This work is aimed to develop a biocompatible, bactericidal and mechanically stable biomaterial to overcome the challenges associated with calcium phosphate bioceramics. The influence of chemical composition on synthesis temperature, bioactivity, antibacterial activity and mechanical stability of least explored calcium silicate bioceramics was studied. The current study also investigates the biomedical applications of rankinite (Ca₃Si₂O₇) for the first time. Sol-gel combustion method was employed for their preparation using citric acid as a fuel. Differential thermal analysis indicated that the crystallization of larnite and rankinite occurred at 795°C and 1000°C respectively. The transformation of secondary phases into the desired product was confirmed by XRD and FT-IR. TEM micrographs showed the particle size of larnite in the range of 100-200 nm. The surface of the samples was entirely covered by the dominant apatite phase within one week of immersion. Moreover, the compressive strength of larnite and rankinite was found to be 143 MPa and 233 MPa even after 28 days of soaking in SBF. Both samples prevented the growth of clinical pathogens at a concentration of 2 mg/mL. Larnite and rankinite supported the adhesion, proliferation and osteogenic differentiation of hBMSCs. The variation in chemical composition was found to influence the properties of larnite and rankinite. The results observed in this work signify that these materials not only exhibit faster biomineralization ability, excellent cytocompatibility but also enhanced mechanical stability and antibacterial properties.
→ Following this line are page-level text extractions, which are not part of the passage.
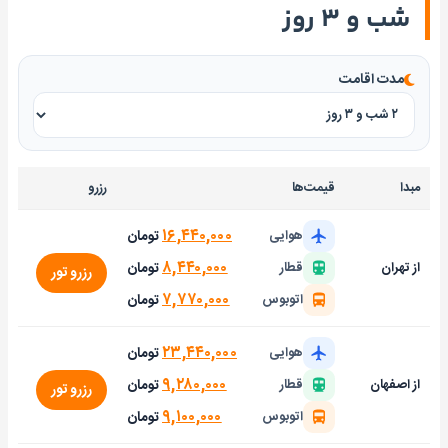
شب و ۳ روز
مدت اقامت
مبدا
قیمت‌ها
رزرو
۱۶,۴۴۰,۰۰۰
تومان
هوایی
۸,۴۴۰,۰۰۰
تومان
از تهران
قطار
رزرو تور
۷,۷۷۰,۰۰۰
تومان
اتوبوس
۲۳,۴۴۰,۰۰۰
تومان
هوایی
۹,۲۸۰,۰۰۰
تومان
از اصفهان
قطار
رزرو تور
۹,۱۰۰,۰۰۰
تومان
اتوبوس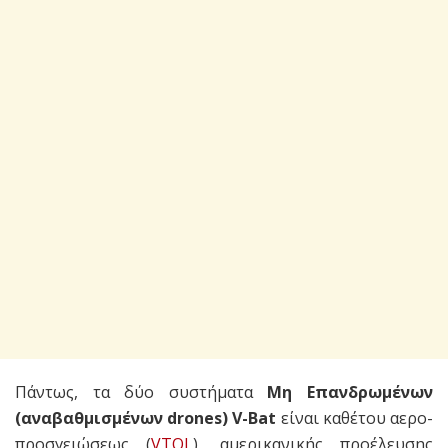
Πάντως, τα δύο συστήματα
Μη Επανδρωμένων
(αναβαθμισμένων drones) V-Bat
είναι καθέτου αερο-
προσγειώσεως (
VTOL
), αμερικανικής προέλευσης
这项工作旨在开发一种生物相容性，杀菌性和机械稳定性的生物材料，以克服与磷酸钙生物陶瓷相关的挑战。研究了化学组成对探索最少的硅酸钙生物陶瓷的合成温度，生物活性，抗菌活性和机械稳定性的影响。当前的研究还研究了兰金石（Ca ₃ Si ₂ O ₇）。采用溶胶-凝胶燃烧法以柠檬酸为燃料进行制备。差热分析表明，菱铁矿和兰金石的结晶分别在795℃和1000℃下发生。通过XRD和FT-IR证实了第二相向所需产物的转化。TEM显微照片显示菱锰矿的粒度在100-200nm范围内。样品的表面在浸入一周内完全被磷灰石相覆盖。另外，即使在SBF中浸泡28天，拉铝石和树突石的抗压强度也分别为143MPa和233MPa。两种样品均以2 mg / mL的浓度阻止了临床病原体的生长。拉尼石和兰金石支持了黏附，增殖和成骨分化的hBMSCs。发现化学组成的变化会影响菱锰矿和兰尼石的性能。在这项工作中观察到的结果表明，这些材料不仅表现出更快的生物矿化能力，出色的细胞相容性，而且还增强了机械稳定性和抗菌性能。